She sprayed the empty nest and laid fresh bait boxes in the kitchen, the food stores, behind radiator panels, while the Twat fussed around her and she imagined Andy, what he would say. Mice, was it? You’ll be entering this month, then. The slow drawled laugh. Checking ’round to see his goons are impressed.
She knew about the cheating. She had been sat at her desk surfing the internet for other competitions when she first found out — Northamptonshire County Council, Best Pest, October of last year, a photograph of a brown recluse spider, the same photograph that Andy had entered the following month, and won. There was a network of them, Andy’s friends, in different pest departments around the country. She had heard him on the phone, talking about sports and the girls and pests back home. She had never said anything, of course. It would look like she was trying to get one over on him and they would all hate her for it, they would probably ban her from the competition. They weren’t keen on her doing it in the first place. None of the other women did. The airport boys didn’t think there should even be women in pest control, full stop. They discussed it quite openly and made sure, whenever a new woman started in the department, to tease her with scare stories, or bugs dropped jokingly into her handbag. One woman, Debra, made the mistake when she was fairly new of going back with Andy to his flat in Crystal Palace. It was Debra who had told her about the alligators lined up on top of the television. Ever since that night she went back with him, Andy and the others talked about Debra in free and foul detail, as if she was a cockroach infestation.
It was when she didn’t even have an entry to put forward for that month’s competition that she made her decision. Requisitions. Clear-outs. She put her name forward, and she was assigned two the very next week, because of course nobody else wanted them, not out of choice. But for her, unknown to any of the others, this was an opportunity. She had heard the stories — the filth, the decay, the infestations unchecked and run rampant for months, years. She was allocated a green boiler suit and a pair of Kevlar-lined rubber boots and gloves, and she started working, nervous, but expectant, as the pest officer in a team of cleaners, health and safety, and repatriation, sifting and sorting the insides of properties declared unfit for human habitation.

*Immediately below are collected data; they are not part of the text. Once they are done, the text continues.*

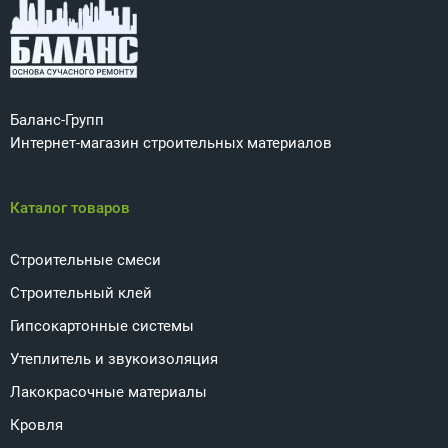
Баланс-Групп
Интернет-магазин строительных материалов
Каталог товаров
Строительные смеси
Строительный клей
Гипсокартонные системы
Утеплитель и звукоизоляция
Лакокрасочные материалы
Кровля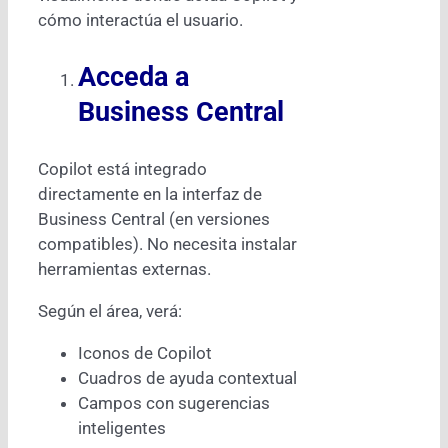
cómo interactúa el usuario.
Acceda a
Business Central
Copilot está integrado
directamente en la interfaz de
Business Central (en versiones
compatibles). No necesita instalar
herramientas externas.
Según el área, verá:
Iconos de Copilot
Cuadros de ayuda contextual
Campos con sugerencias
inteligentes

Despite the stories, it was still something of a shock. Her first assignment was the tenth-floor flat of a middle-aged man who had, according to a woman from repatriation, cracked. It had been decided that he was no longer able to sufficiently care for himself and he had been taken away, forcibly, to the hospital, and his flat reclaimed by the council.
It hadn’t seemed at first to be in too bad a state. There was a smell, it was hard to tell of what, but the toilet was almost unsmeared and the worst of the kitchen, which, the cleaners would have you believe, was the part you usually had to brace yourself for, was a blocked sink and a pile of take-away boxes on the sideboard. Maggoted, nothing worse. It was as they went further down the corridor that the smell got worse, although the first of the main rooms they came into was, to her surprise, completely empty. No furniture, television, rubbish, just an old carpet with a path mark worn into it leading to the next door, and a single slanting word written on the wall with red marker pen — desertstorm. She was beginning to suspect all these stories she had heard were probably laid on a bit thick, and she had gotten her hopes up in vain, when the cleaners opened the door to the final room and it became immediately clear the woman from repatriation had been right. The man had cracked.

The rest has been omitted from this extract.